The main challenge for the hospital to become a medical device manufacturer is setting up a 3D printing lab. However, it doesn’t end up creating a space for a 3D printer. It covers much more than that and includes staffing, equipment, regulatory, requirements, and all of the documentation procedures.
Currently, it’s the 3D printing manufacturers who are collaborating with the hospitals, medical centers, and clinics, but it may change in the near future as the concerns about having point-of-care 3D printing labs in the one place arise.
Current state of 3D Printing for hospitals
Most of the process is currently happening outside of the hospital. The 3D manufacturer who is providing his products has a special agreement with the hospital, to provide a specific type of service to them. Such a partnership, where the 3D manufacturer is responsible for operating and leading the process is the most common one, however, it’s not always cost-effective or time-efficient.
Hospitals are able to create their own 3D printing models, however the transformation of the process is needed. In order to set up a 3D printing point-of-care in the hospitals, a lot of requirements need to be ensured first.
Considerations of hospital to become a manufacturer
Having an in-house additive manufacturing production demands to prepare the space, proper temperature, resources and the placement for 3D printers or other needed facilities. What’s more is the material selection, process validation and software both with the people who will be able to operate it. Also, regulatory concerns need to be considered. Clinical testing, safety issues or FDA authorization are the key to make the 3D Printing Point-Of-Care successful.
Except for that, a team of physicians, technicians and support from the engineering team is unavoidable. The whole process needs to be monitored from the very beginning until the end. The control and tracking each step of the prints and their status is one of the most significant parts of the process.
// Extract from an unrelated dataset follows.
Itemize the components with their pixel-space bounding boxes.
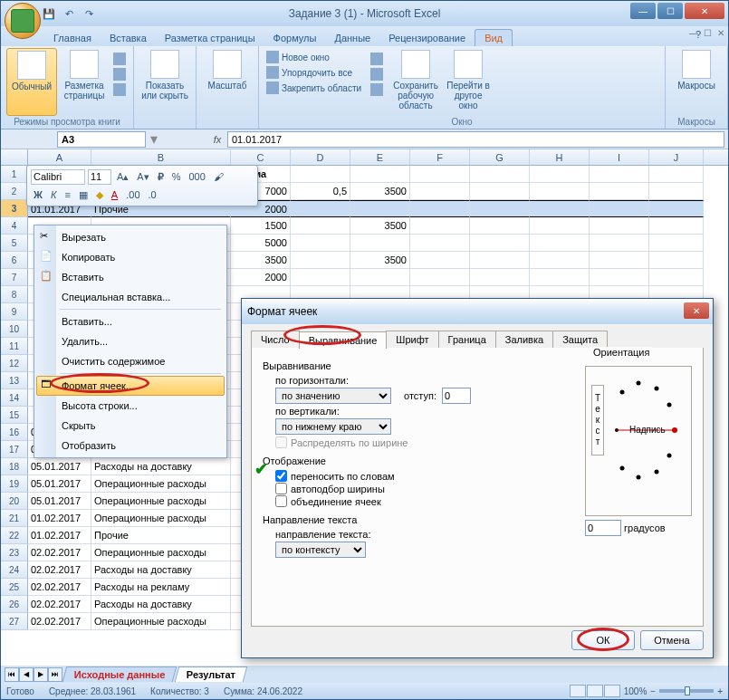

All the errors need to be captured and provided to the correction as soon as possible. This will leverage the whole procedure and enable the hospital to produce, deliver and implement the best additive manufacturing prints right in the place and time.
The outcomes of Additive Manufacturing Point-Of-Care
According to the efficient implementation of point-of-care, the hospital may reduce the time of treatments, cut out the costs of the 3D printing outsourced manufacturing and innovate the healthcare traditional processes.
However, the first step that needs to be undertaken is an investment. This requires covering all the equipment costs, intensive staff training and teaching and assurance of all the regulatory coverage.